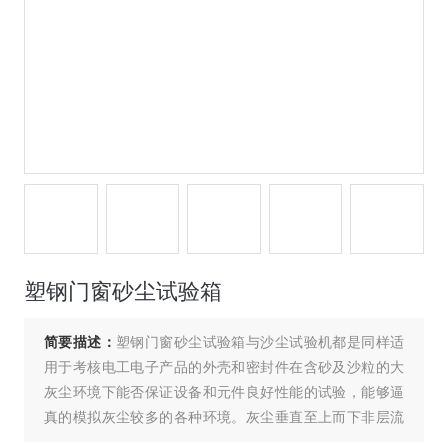
塑钢门窗砂尘试验箱
简要描述：
塑钢门窗砂尘试验箱与沙尘试验机都是同样适
用于考核电工电子产品的外壳和密封件在含砂及沙粒的大
灰尘环境下能否保证设备和元件良好性能的试验，能够逼
真的模拟灰尘较多的各种环境。灰尘垂直至上而下非层流
降落在样品上，灰尘通过振动收集漏斗集中给涡旋气泵，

Your task: Every line from the one containing "塑钢门窗砂尘试验箱与沙尘试验机都是同样适" to the close of the records must be reproduced exactly. Include both ends and nothing more.

Response below:
塑钢门窗砂尘试验箱与沙尘试验机都是同样适
用于考核电工电子产品的外壳和密封件在含砂及沙粒的大
灰尘环境下能否保证设备和元件良好性能的试验，能够逼
真的模拟灰尘较多的各种环境。灰尘垂直至上而下非层流
降落在样品上，灰尘通过振动收集漏斗集中给涡旋气泵，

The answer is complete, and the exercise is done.